§ **EXERCISE PROMPT**
This calls for a verbatim copy of all the data, with no images carried over.

_ _ _

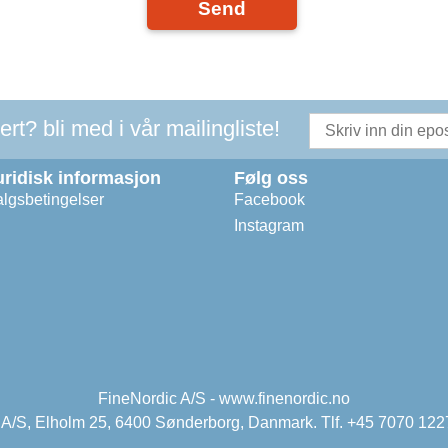
Send
t? bli med i vår mailingliste!
uridisk informasjon
Følg oss
lgsbetingelser
Facebook
Instagram
FineNordic A/S - www.finenordic.no
 A/S, Elholm 25, 6400 Sønderborg, Danmark. Tlf. +45 7070 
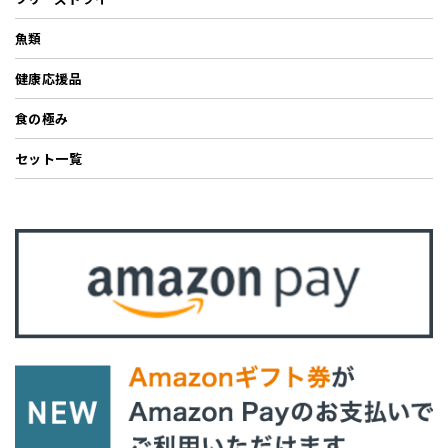
魚類
健康応援品
食の極み
セット一覧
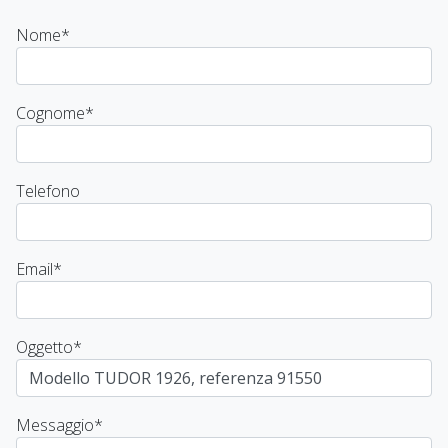
Nome
*
Cognome
*
Telefono
Email
*
Oggetto
*
Messaggio
*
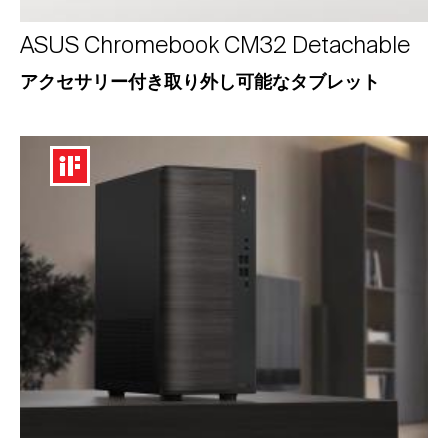
ASUS Chromebook CM32 Detachable
アクセサリー付き取り外し可能なタブレット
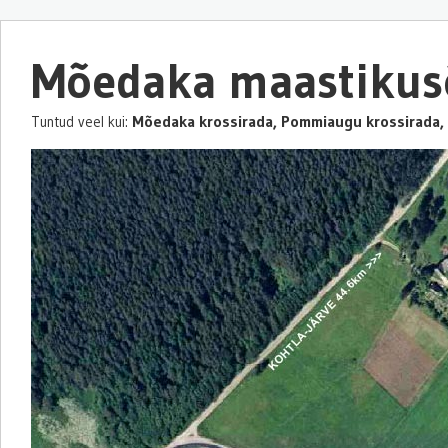
Mõedaka maastikus
Mõedaka krossirada, Pommiaugu krossirada,
Tuntud veel kui:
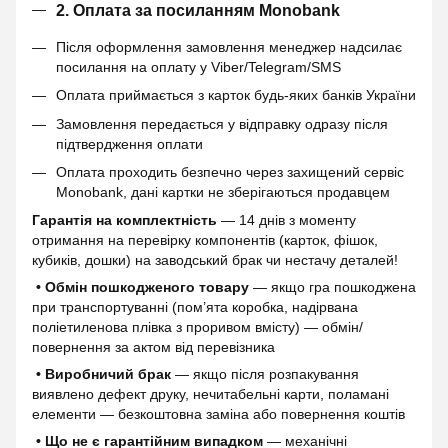
2. Оплата за посиланням Monobank
Після оформлення замовлення менеджер надсилає
посилання на оплату у Viber/Telegram/SMS
Оплата приймається з карток будь-яких банків України
Замовлення передається у відправку одразу після
підтвердження оплати
Оплата проходить безпечно через захищений сервіс
Monobank, дані картки не зберігаються продавцем
Гарантія на комплектність
— 14 днів з моменту
отримання на перевірку компонентів (карток, фішок,
кубиків, дошки) на заводський брак чи нестачу деталей!
• Обмін пошкодженого товару
— якщо гра пошкоджена
при транспортуванні (пом’ята коробка, надірвана
поліетиленова плівка з проривом вмісту) — обмін/
повернення за актом від перевізника
• Виробничий брак
— якщо після розпакування
виявлено дефект друку, нечитабельні карти, поламані
елементи — безкоштовна заміна або повернення коштів
• Що не є гарантійним випадком
— механічні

_ _ _

§ **TASK ANSWER**
Send
t? bli med i vår mailingliste!
uridisk informasjon
Følg oss
lgsbetingelser
Facebook
Instagram
FineNordic A/S - www.finenordic.no
 A/S, Elholm 25, 6400 Sønderborg, Danmark. Tlf. +45 7070 
魚類
健康応援品
食の極み
セット一覧
Nome
*
Cognome
*
Telefono
Email
*
Oggetto
*
Messaggio
*
ASUS Chromebook CM32 Detachable
アクセサリー付き取り外し可能なタブレット
Mõedaka maastikus
Mõedaka krossirada, Pommiaugu krossirada,
Tuntud veel kui:
2. Оплата за посиланням Monobank
Після оформлення замовлення менеджер надсилає
посилання на оплату у Viber/Telegram/SMS
Оплата приймається з карток будь-яких банків України
Замовлення передається у відправку одразу після
підтвердження оплати
Оплата проходить безпечно через захищений сервіс
Monobank, дані картки не зберігаються продавцем
Гарантія на комплектність
— 14 днів з моменту
отримання на перевірку компонентів (карток, фішок,
кубиків, дошки) на заводський брак чи нестачу деталей!
• Обмін пошкодженого товару
— якщо гра пошкоджена
при транспортуванні (пом’ята коробка, надірвана
поліетиленова плівка з проривом вмісту) — обмін/
повернення за актом від перевізника
• Виробничий брак
— якщо після розпакування
виявлено дефект друку, нечитабельні карти, поламані
елементи — безкоштовна заміна або повернення коштів
• Що не є гарантійним випадком
— механічні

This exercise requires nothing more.